• MATERIAL PROVIDED
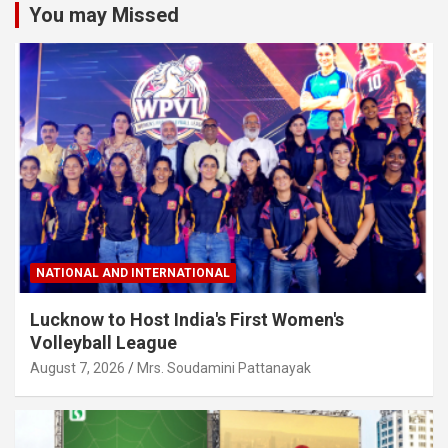
You may Missed
NATIONAL AND INTERNATIONAL
Lucknow to Host India's First Women's
Volleyball League
August 7, 2026
Mrs. Soudamini Pattanayak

• ACTIVITY
Would you please set down the lines from the one with "NATIONAL AND INTERNATIONAL" to the end of the data above, exactly and without any other lines?

• TASK RESULT
NATIONAL AND INTERNATIONAL
Lucknow to Host India's First Women's
Volleyball League
August 7, 2026
Mrs. Soudamini Pattanayak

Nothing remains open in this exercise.